First, as a first example, a case will be described in which the risk management support integrated system 1 according to the present example is applied to prevent loss of an accident caused by a failure of a part or the like and device management. In the reliability support system 3, the data of the operation management system 2 is also used, and the reliability confirmation analysis is periodically performed by using failure information and replacement information regarding daily parts and the like. Here, for the risk determination, data represented by numerical values among the data managed in the database 3a of the reliability support system 3, such as the number of failures and the number of replacements, is used. First, as shown in FIG. 4, the determination unit 3b of the reliability management support system 3 has a failure on the day of inspection from the database 3a of the reliability support system 3 (the 0th day in FIG. 4 is set as the day of inspection). take out the number and replacement number M ₀ (step S100).

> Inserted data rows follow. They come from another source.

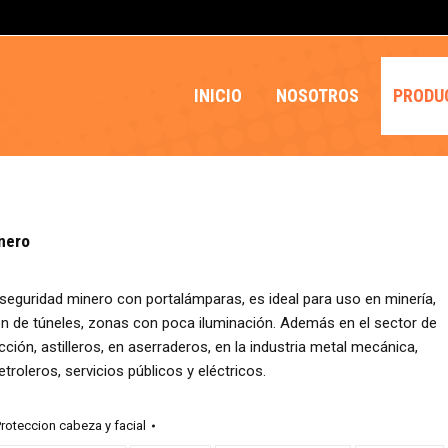
INICIO
NOSOTROS
PRODU
nero
eguridad minero con portalámparas, es ideal para uso en minería,
n de túneles, zonas con poca iluminación. Además en el sector de
cción, astilleros, en aserraderos, en la industria metal mecánica,
roleros, servicios públicos y eléctricos.
roteccion cabeza y facial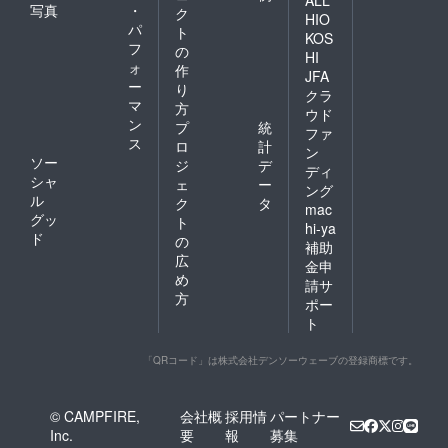
写真
・
ク
HIO
パ
ト
KOS
フ
の
HI
ォ
作
JFA
ー
り
クラ
マ
方
ウド
ン
プ
統
ファ
ス
ロ
計
ン
ソー
ジ
デ
ディ
シャ
ェ
ー
ング
ル
ク
タ
mac
グッ
ト
hi-ya
ド
の
補助
広
金申
め
請サ
方
ポー
ト
「QRコード」は株式会社デンソーウェーブの登録商標です。
© CAMPFIRE,
会社概
採用情
パートナー
Inc.
要
報
募集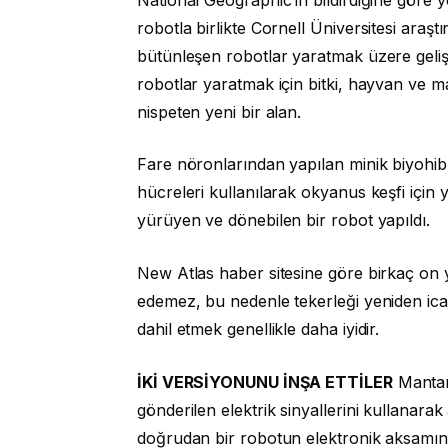
robotla birlikte Cornell Üniversitesi araş
bütünleşen robotlar yaratmak üzere geliştir
robotlar yaratmak için bitki, hayvan ve ma
nispeten yeni bir alan.
Fare nöronlarından yapılan minik biyohibr
hücreleri kullanılarak okyanus keşfi için
yürüyen ve dönebilen bir robot yapıldı.
New Atlas haber sitesine göre birkaç on yı
edemez, bu nedenle tekerleği yeniden icat
dahil etmek genellikle daha iyidir.
İKİ VERSİYONUNU İNŞA ETTİLER
Mantarl
gönderilen elektrik sinyallerini kullanarak
doğrudan bir robotun elektronik aksamına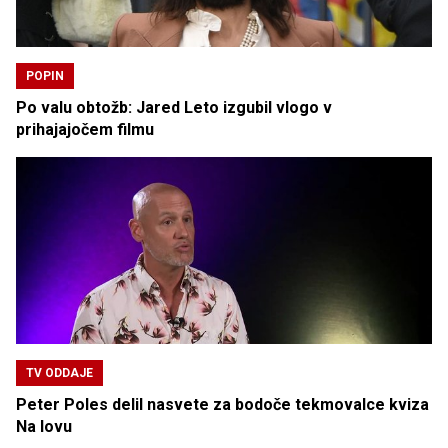
POPIN
Po valu obtožb: Jared Leto izgubil vlogo v
prihajajočem filmu
TV ODDAJE
Peter Poles delil nasvete za bodoče tekmovalce kviza
Na lovu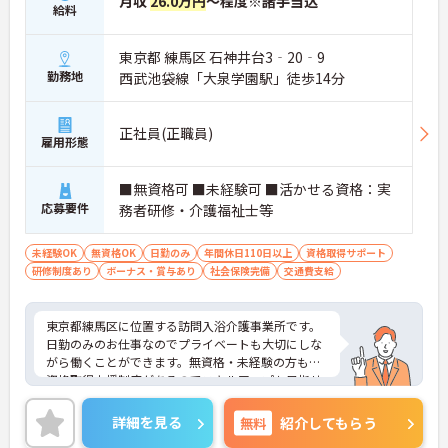
月収
26.0万円
～程度※諸手当込
給料
東京都 練馬区 石神井台3‐20‐9
勤務地
西武池袋線「大泉学園駅」徒歩14分
正社員(正職員)
雇用形態
■無資格可 ■未経験可 ■活かせる資格：実
応募要件
務者研修・介護福祉士等
未経験OK
無資格OK
日勤のみ
年間休日110日以上
資格取得サポート
研修制度あり
ボーナス・賞与あり
社会保険完備
交通費支給
東京都練馬区に位置する訪問入浴介護事業所です。
日勤のみのお仕事なのでプライベートも大切にしな
がら働くことができます。無資格・未経験の方も、
資格取得支援制度があるのでスキルアップも目指せ
る環境です。ご興味をお持ちの方はお気軽にお問い
合わせください。
詳細を見る
無料
紹介してもらう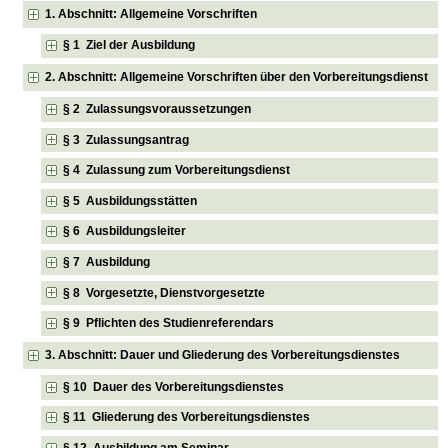
1. Abschnitt: Allgemeine Vorschriften
§ 1 Ziel der Ausbildung
2. Abschnitt: Allgemeine Vorschriften über den Vorbereitungsdienst
§ 2 Zulassungsvoraussetzungen
§ 3 Zulassungsantrag
§ 4 Zulassung zum Vorbereitungsdienst
§ 5 Ausbildungsstätten
§ 6 Ausbildungsleiter
§ 7 Ausbildung
§ 8 Vorgesetzte, Dienstvorgesetzte
§ 9 Pflichten des Studienreferendars
3. Abschnitt: Dauer und Gliederung des Vorbereitungsdienstes
§ 10 Dauer des Vorbereitungsdienstes
§ 11 Gliederung des Vorbereitungsdienstes
§ 12 Ausbildung am Seminar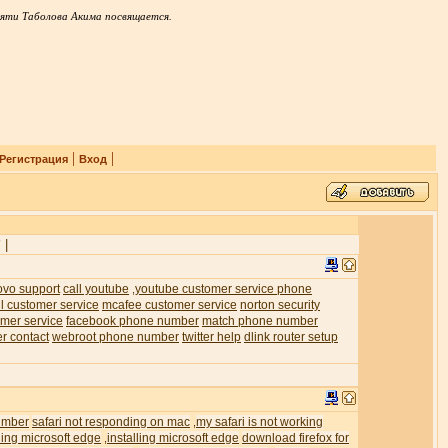
яти Таболова Акима посвящается.
|
|
Регистрация
Вход
|
7
ovo support
call youtube
youtube customer service phone
,
l customer service
mcafee customer service
norton security
mer service
facebook phone number
match phone number
er contact
webroot phone number
twitter help
dlink router setup
umber
safari not responding on mac
my safari is not working
,
ling microsoft edge
installing microsoft edge
download firefox for
,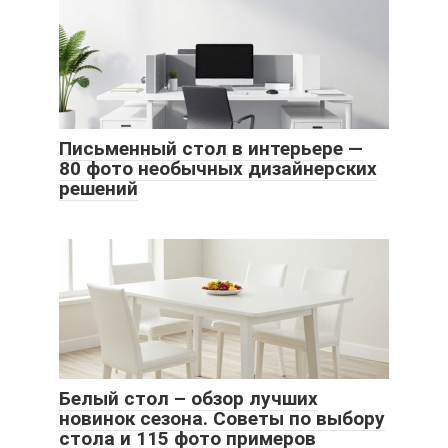
Письменный стол в интерьере —
80 фото необычных дизайнерских
решений
Белый стол – обзор лучших
новинок сезона. Советы по выбору
стола и 115 фото примеров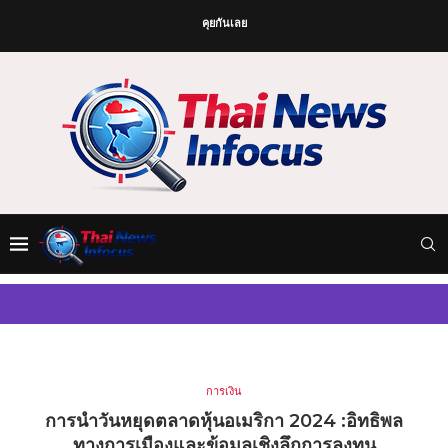
คุยกันเลย
การเงิน
การนำวันหยุดตลาดหุ้นอเมริกา 2024 :อิทธิพล
ทางการเมืองและข้อมูลเชิงลึกการลงทุน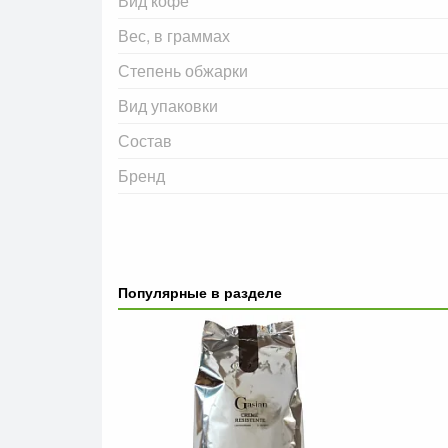
Вид кофе
Вес, в граммах
Степень обжарки
Вид упаковки
Состав
Бренд
Популярные в разделе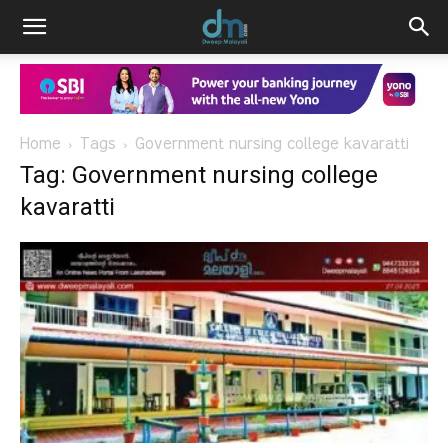
Home
Tags
Government nursing college kavaratti
Tag: Government nursing college
kavaratti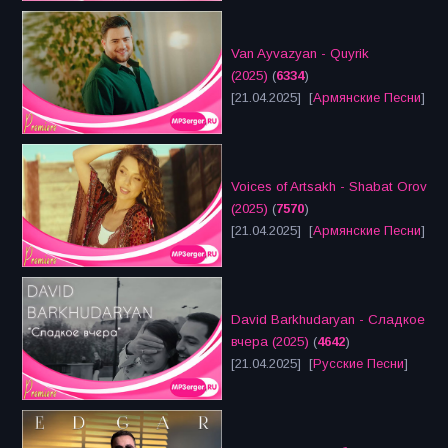
Van Ayvazyan - Quyrik
(2025)
(
6334
)
[21.04.2025] [
Армянские Песни
]
Voices of Artsakh - Shabat Orov
(2025)
(
7570
)
[21.04.2025] [
Армянские Песни
]
David Barkhudaryan - Сладкое
вчера (2025)
(
4642
)
[21.04.2025] [
Русские Песни
]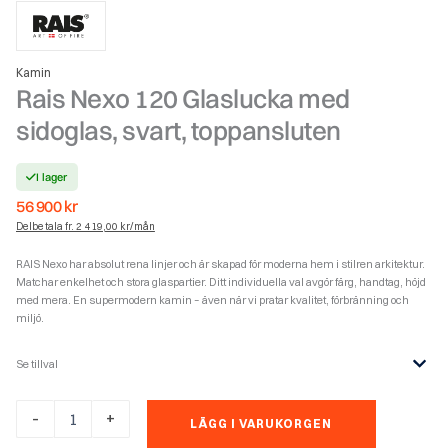
Kamin
Rais Nexo 120 Glaslucka med
sidoglas, svart, toppansluten
I lager
56 900
kr
Delbetala fr. 2 419,00 kr/mån
RAIS Nexo har absolut rena linjer och är skapad för moderna hem i stilren arkitektur.
Matchar enkelhet och stora glaspartier. Ditt individuella val avgör färg, handtag, höjd
med mera. En supermodern kamin – även när vi pratar kvalitet, förbränning och
miljö.
Se tillval
Rais
-
+
LÄGG I VARUKORGEN
Nexo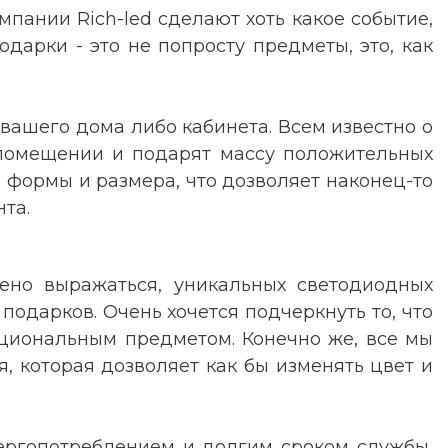
пании Rich-led сделают хоть какое событие,
дарки - это не попросту предметы, это, как
вашего дома либо кабинета. Всем известно о
 помещении и подарят массу положительных
й формы и размера, что дозволяет наконец-то
нта
.
дено выражаться, уникальных светодиодных
подарков. Очень хочется подчеркнуть то, что
циональным предметом. Конечно же, все мы
я, которая дозволяет как бы изменять цвет и
нергопотреблением и долгим сроком службы,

Next, similarly, the determination unit 3b of the reliability support system 3 determines the number of failures and replacements M from the database 3a for the past one week (data before the 0th day, which is the inspection date). In the example, the data of the -7th day to the -1st day) are taken out, the average value is obtained, and this is used as the reference value _R0 for comparison (step S110). In FIG. 2, the dotted line indicates the transition of the average value R for the past seven days on each data collection date. Then, the determination unit 3b obtains a difference D between the inspection value M ₀ and the reference value R ₀ (step S120), and when the difference D is larger than a predetermined threshold, changes in failure probability and failure mode are observed. (Step S130). Here, the relationship between the difference D and the threshold value may be configured to determine whether or not the absolute value of the difference D exceeds the threshold value, or may be determined in consideration of the sign of the difference D. .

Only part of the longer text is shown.